- TASK TO COMPLETE
What is needed is an exact transcription of the listing, with the images removed.

--- RECORDS FOR PROCESSING Enclosed Below ---

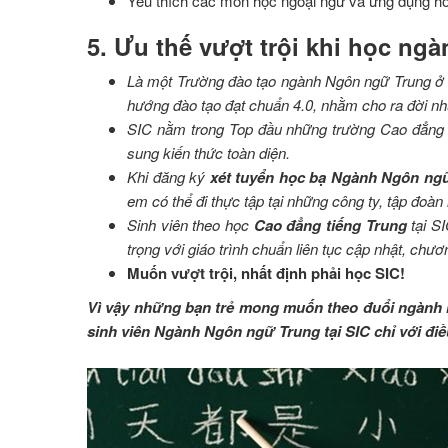
Yêu thích các môn học ngoại ngữ và ứng dụng ho
5. Ưu thế vượt trội khi học ng
Là một
T
rường đào tạo ngành Ngôn ngữ Trung
hướng đào tạo đạt chuẩn 4.0, nhằm cho ra đời nh
SIC nằm trong Top đầu những trường Cao đẳng đà
sung kiến thức toàn diện.
Khi đ
ăng ký
xét tuyển học bạ Ngành Ngôn ng
em có thể đi thực tập tại những công ty, tập đoàn
Sinh viên theo học
Cao đẳng tiếng Trung
tại S
trọng với giáo trình chuẩn liên tục cập nhật, chư
Muốn vượt trội, nhất định phải học SIC!
Vì vậy những bạn trẻ mong muốn theo đuổi ngành họ
sinh viên Ngành Ngôn ngữ Trung tại SIC chỉ với điều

--- End of Enclosed RECORDS FOR PROCESSING ---

- EXERCISE RESPONSE
Yêu thích các môn học ngoại ngữ và ứng dụng ho
5. Ưu thế vượt trội khi học ng
Là một
T
rường đào tạo ngành Ngôn ngữ Trung
hướng đào tạo đạt chuẩn 4.0, nhằm cho ra đời nh
SIC nằm trong Top đầu những trường Cao đẳng đà
sung kiến thức toàn diện.
Khi đ
ăng ký
xét tuyển học bạ Ngành Ngôn ng
em có thể đi thực tập tại những công ty, tập đoàn
Sinh viên theo học
Cao đẳng tiếng Trung
tại S
trọng với giáo trình chuẩn liên tục cập nhật, chư
Muốn vượt trội, nhất định phải học SIC!
Vì vậy những bạn trẻ mong muốn theo đuổi ngành họ
sinh viên Ngành Ngôn ngữ Trung tại SIC chỉ với điều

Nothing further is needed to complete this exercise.